I didn't want to write a post like this, because I didn't want anyone at home to worry about me. But honestly, I don’t do anything anymore worth blogging about. I basically sit in my room all day trying to work on something related to school, and when I’m not doing that, I’m watching videos or a TV show because that is how I am able to relax.

Normally, I’m the type of person to keep my issues to myself until I can work it out on my own, but I haven’t really been able to do that this time. I don’t like to show emotions, especially at my lowest of lows, but sometimes you have to accept the fact that you aren't okay and let others in on that secret. So that’s what I've done. I’m lucky that I have so much support from back home and I am unbelievably appreciative of that. And if we are sticking with this whole ocean analogy, then you could say the support and encouragement is like a snorkel. Just enough to keep me above the waves.

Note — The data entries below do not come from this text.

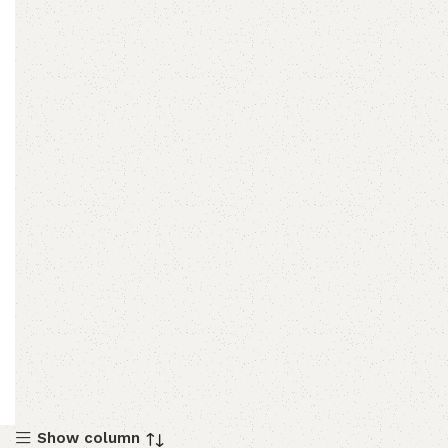
Show column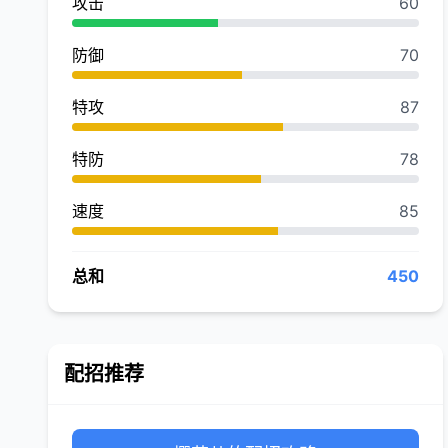
攻击
60
防御
70
特攻
87
特防
78
速度
85
总和
450
配招推荐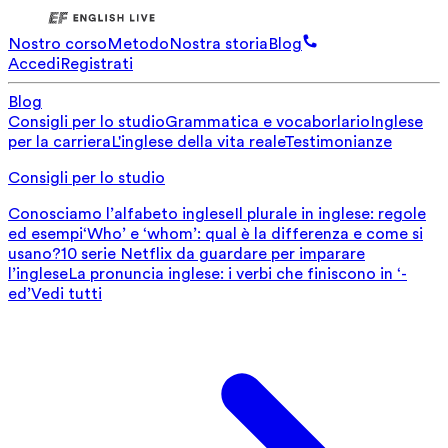
Nostro corso
Metodo
Nostra storia
Blog
Accedi
Registrati
Blog
Consigli per lo studio
Grammatica e vocaborlario
Inglese
per la carriera
L'inglese della vita reale
Testimonianze
Consigli per lo studio
Conosciamo l’alfabeto inglese
Il plurale in inglese: regole
ed esempi
‘Who’ e ‘whom’: qual è la differenza e come si
usano?
10 serie Netflix da guardare per imparare
l’inglese
La pronuncia inglese: i verbi che finiscono in ‘-
ed’
Vedi tutti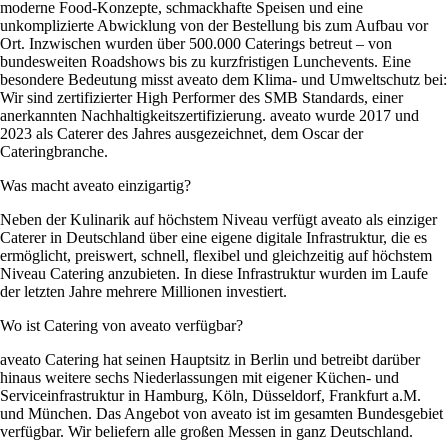
moderne Food-Konzepte, schmackhafte Speisen und eine
unkomplizierte Abwicklung von der Bestellung bis zum Aufbau vor
Ort. Inzwischen wurden über 500.000 Caterings betreut – von
bundesweiten Roadshows bis zu kurzfristigen Lunchevents. Eine
besondere Bedeutung misst aveato dem Klima- und Umweltschutz bei:
Wir sind zertifizierter High Performer des SMB Standards, einer
anerkannten Nachhaltigkeitszertifizierung. aveato wurde 2017 und
2023 als Caterer des Jahres ausgezeichnet, dem Oscar der
Cateringbranche.
Was macht aveato einzigartig?
Neben der Kulinarik auf höchstem Niveau verfügt aveato als einziger
Caterer in Deutschland über eine eigene digitale Infrastruktur, die es
ermöglicht, preiswert, schnell, flexibel und gleichzeitig auf höchstem
Niveau Catering anzubieten. In diese Infrastruktur wurden im Laufe
der letzten Jahre mehrere Millionen investiert.
Wo ist Catering von aveato verfügbar?
aveato Catering hat seinen Hauptsitz in Berlin und betreibt darüber
hinaus weitere sechs Niederlassungen mit eigener Küchen- und
Serviceinfrastruktur in Hamburg, Köln, Düsseldorf, Frankfurt a.M.
und München. Das Angebot von aveato ist im gesamten Bundesgebiet
verfügbar. Wir beliefern alle großen Messen in ganz Deutschland.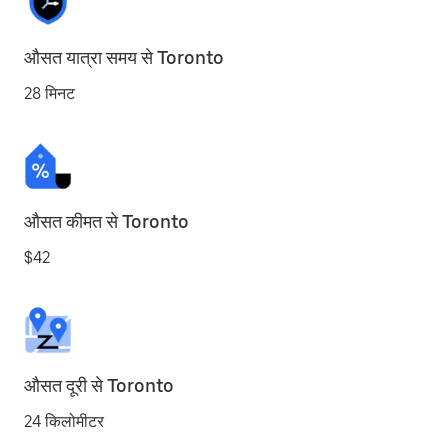
औसत यात्रा समय से Toronto
28 मिनट
औसत कीमत से Toronto
$42
औसत दूरी से Toronto
24 किलोमीटर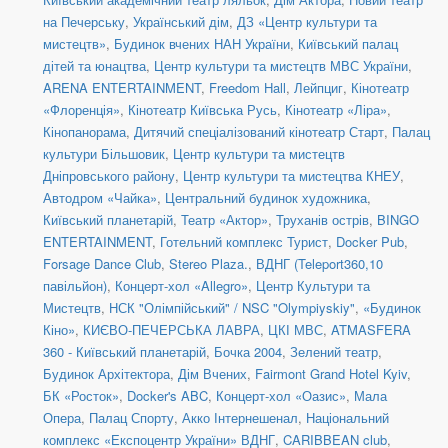
на Печерську
,
Український дім
,
ДЗ «Центр культури та
мистецтв»
,
Будинок вчених НАН України
,
Київський палац
дітей та юнацтва
,
Центр культури та мистецтв МВС України
,
ARENA ENTERTAINMENT
,
Freedom Hall
,
Лейпциг
,
Кінотеатр
«Флоренція»
,
Кінотеатр Київська Русь
,
Кінотеатр «Ліра»
,
Кінопанорама
,
Дитячий спеціалізований кінотеатр Старт
,
Палац
культури Більшовик
,
Центр культури та мистецтв
Дніпровського району
,
Центр культури та мистецтва КНЕУ
,
Автодром «Чайка»
,
Центральний будинок художника
,
Київський планетарій
,
Театр «Актор»
,
Труханів острів
,
BINGO
ENTERTAINMENT
,
Готельний комплекс Турист
,
Docker Pub
,
Forsage Dance Club
,
Stereo Plaza.
,
ВДНГ (Teleport360,10
павільйон)
,
Концерт-хол «Allegro»
,
Центр Культури та
Мистецтв
,
НСК "Олімпійський" / NSC "Olympiyskiy"
,
«Будинок
Кіно»
,
КИЄВО-ПЕЧЕРСЬКА ЛАВРА
,
ЦКІ МВС
,
ATMASFERA
360 - Київський планетарій
,
Бочка 2004
,
Зелений театр
,
Будинок Архітектора
,
Дім Вчених
,
Fairmont Grand Hotel Kyiv
,
БК «Росток»
,
Docker's ABC
,
Концерт-хол «Оазис»
,
Мала
Опера
,
Палац Спорту
,
Акко Інтернешенал
,
Національний
комплекс «Експоцентр України» ВДНГ
,
CARIBBEAN club
,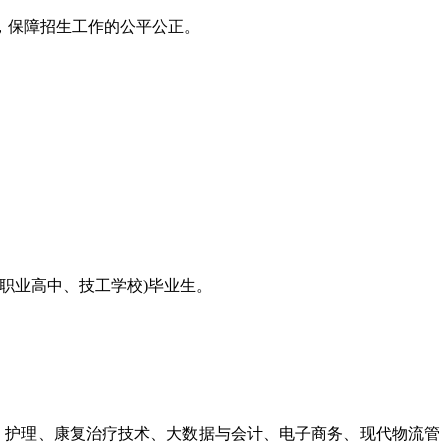
，保障招生工作的公平公正。
。
、职业高中、技工学校)毕业生。
、护理、康复治疗技术、大数据与会计、电子商务、现代物流管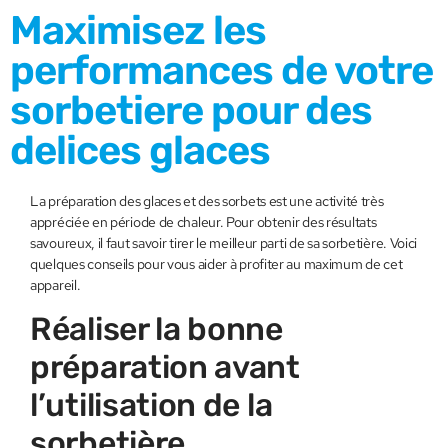
Maximisez les
performances de votre
sorbetiere pour des
delices glaces
La préparation des glaces et des sorbets est une activité très
appréciée en période de chaleur. Pour obtenir des résultats
savoureux, il faut savoir tirer le meilleur parti de sa sorbetière. Voici
quelques conseils pour vous aider à profiter au maximum de cet
appareil.
Réaliser la bonne
préparation avant
l’utilisation de la
sorbetière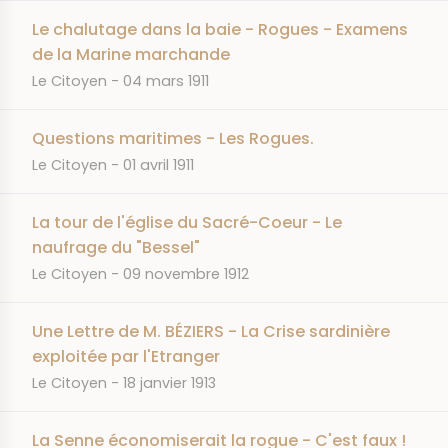
Le chalutage dans la baie - Rogues - Examens
de la Marine marchande
JOURNAL
DATE
Le Citoyen
04 mars 1911
Questions maritimes - Les Rogues.
JOURNAL
DATE
Le Citoyen
01 avril 1911
La tour de l'église du Sacré-Coeur - Le
naufrage du "Bessel"
JOURNAL
DATE
Le Citoyen
09 novembre 1912
Une Lettre de M. BÉZIERS - La Crise sardinière
exploitée par l'Etranger
JOURNAL
DATE
Le Citoyen
18 janvier 1913
La Senne économiserait la rogue - C'est faux !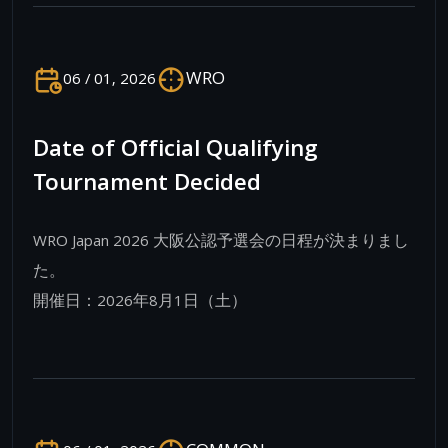
WRO
06 / 01, 2026
Date of Official Qualifying
Tournament Decided
WRO Japan 2026 大阪公認予選会の日程が決まりまし
た。
開催日：2026年8月1日（土）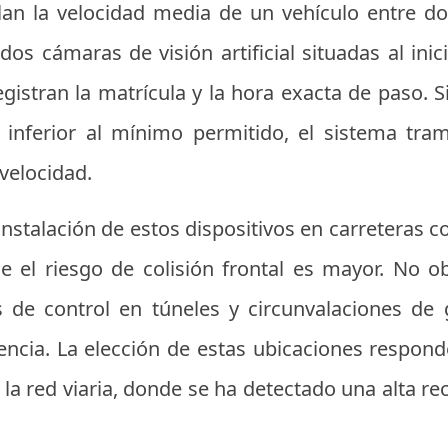
lan la velocidad media de un vehículo entre d
os cámaras de visión artificial situadas al inic
egistran la matrícula y la hora exacta de paso.
s inferior al mínimo permitido, el sistema tr
velocidad.
instalación de estos dispositivos en carreteras 
de el riesgo de colisión frontal es mayor. No 
 de control en túneles y circunvalaciones d
encia. La elección de estas ubicaciones responde
la red viaria, donde se ha detectado una alta re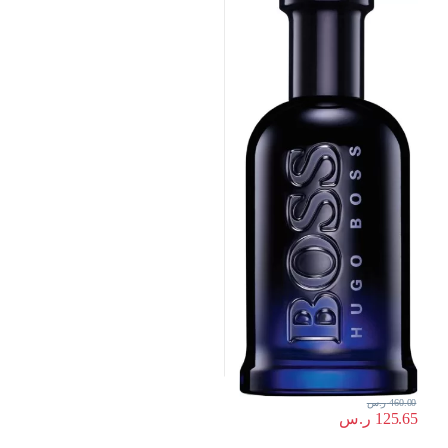
460.00
ر.س
125.65
ر.س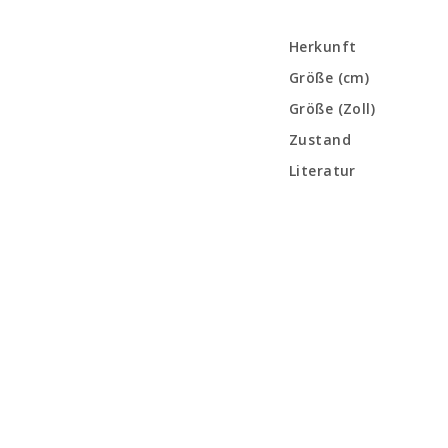
Herkunft
Größe (cm)
Größe (Zoll)
Zustand
Literatur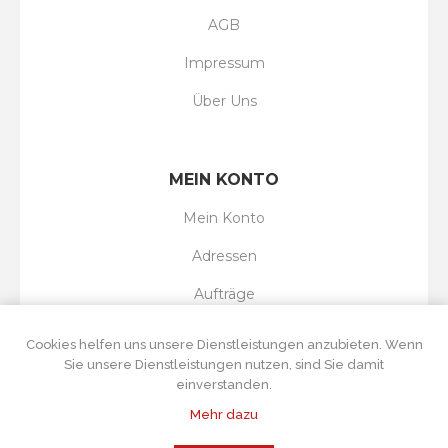
AGB
Impressum
Über Uns
MEIN KONTO
Mein Konto
Adressen
Aufträge
Wunschliste
Cookies helfen uns unsere Dienstleistungen anzubieten. Wenn
Sie unsere Dienstleistungen nutzen, sind Sie damit
einverstanden.
Mehr dazu
Powered by
nopCommerce
Copyright © 2026 Tortenboss UG. Alle Rechte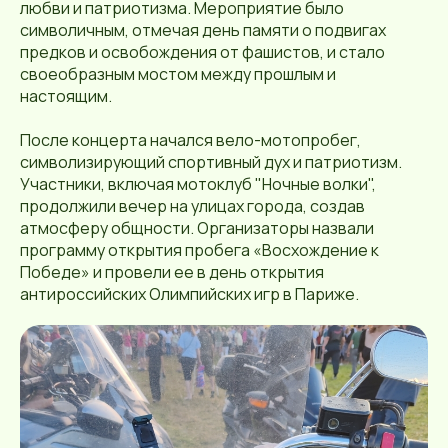
любви и патриотизма. Мероприятие было
символичным, отмечая день памяти о подвигах
предков и освобождения от фашистов, и стало
своеобразным мостом между прошлым и
настоящим.
После концерта начался вело-мотопробег,
символизирующий спортивный дух и патриотизм.
Участники, включая мотоклуб "Ночные волки",
продолжили вечер на улицах города, создав
атмосферу общности. Организаторы назвали
программу открытия пробега «Восхождение к
Победе» и провели ее в день открытия
антироссийских Олимпийских игр в Париже.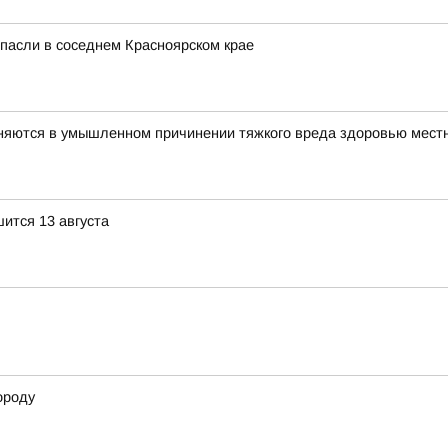
спасли в соседнем Красноярском крае
няются в умышленном причинении тяжкого вреда здоровью мест
ится 13 августа
ороду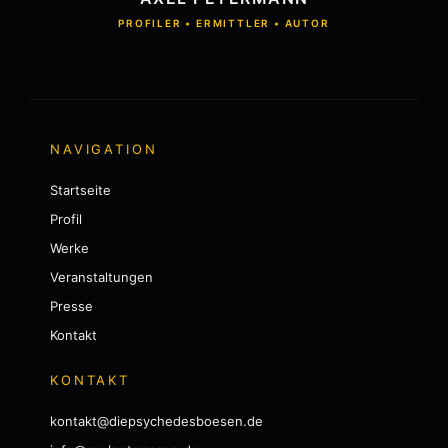
PROFILER • ERMITTLER • AUTOR
NAVIGATION
Startseite
Profil
Werke
Veranstaltungen
Presse
Kontakt
KONTAKT
kontakt@diepsychedesboesen.de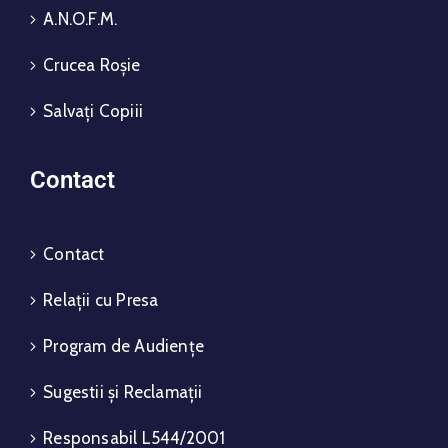
A.N.O.F.M.
Crucea Roșie
Salvați Copiii
Contact
Contact
Relații cu Presa
Program de Audiențe
Sugestii și Reclamații
Responsabil L544/2001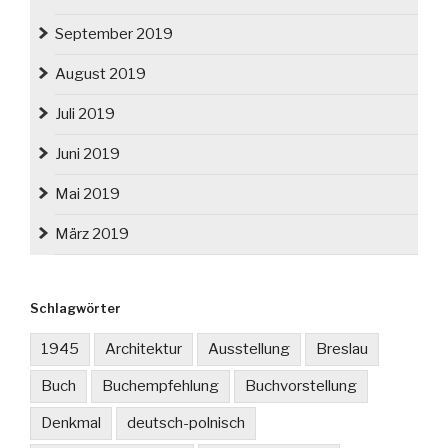
September 2019
August 2019
Juli 2019
Juni 2019
Mai 2019
März 2019
Schlagwörter
1945
Architektur
Ausstellung
Breslau
Buch
Buchempfehlung
Buchvorstellung
Denkmal
deutsch-polnisch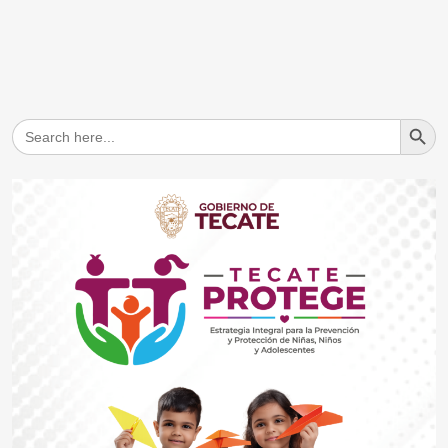
Search But
Search
for: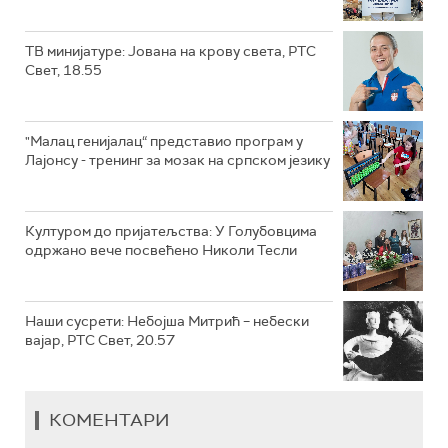
ТВ минијатуре: Јована на крову света, РТС
Свет, 18.55
"Малац генијалац“ представио програм у
Лајонсу - тренинг за мозак на српском језику
Културом до пријатељства: У Голубовцима
одржано вече посвећено Николи Тесли
Наши сусрети: Небојша Митрић – небески
вајар, РТС Свет, 20.57
КОМЕНТАРИ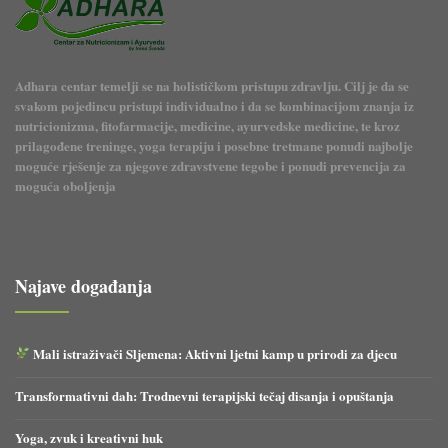
Adhara centar temelji se na holističkom pristupu zdravlju. Cilj je da se
svakom pojedincu pristupi individualno i da se kombinacijom znanja iz
nutricionizma, fitofarmacije, medicine, ayurvedske medicine, te kroz
prilagođene treninge, yoga terapiju i posebne tretmane ponudi najbolje
moguće rješenje za njegove zdravstvene tegobe i ponudi prevencija za
moguća oboljenja
Najave događanja
Mali istraživači Sljemena: Aktivni ljetni kamp u prirodi za djecu
Transformativni dah: Trodnevni terapijski tečaj disanja i opuštanja
Yoga, zvuk i kreativni huk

I’m pretty much certain that I will fail this class and I never thought that I would ever fail a class. I wish I was over exaggerating, but I don’t feel like I am. For some people that might not even be a big deal, but for me that means retaking the class back at URI, taking a summer class just to make sure I can still graduate in time, with more money going down the drain.

It’s crazy for me to even think that I have gotten so messed up mentally by this one thing, because I never get stressed out. Ask any of my friends from school and they would tell you that I am normally really relaxed and easy-going. I don’t even recognize the person I have become. I can only hope that I can somehow, someway manage to pass this class, then every little thing will be alright.

Okay, that’s enough sadness for one post. If you read this all the way through, sorry this is not an exciting or uplifting, but sometimes things get real. I guess life decided it was time for me to suffer for a bit and learn some life lessons ever so conveniently while I’m just about the furthest away from home I can be.


No worries, guys, I’m just gonna keep on swimming.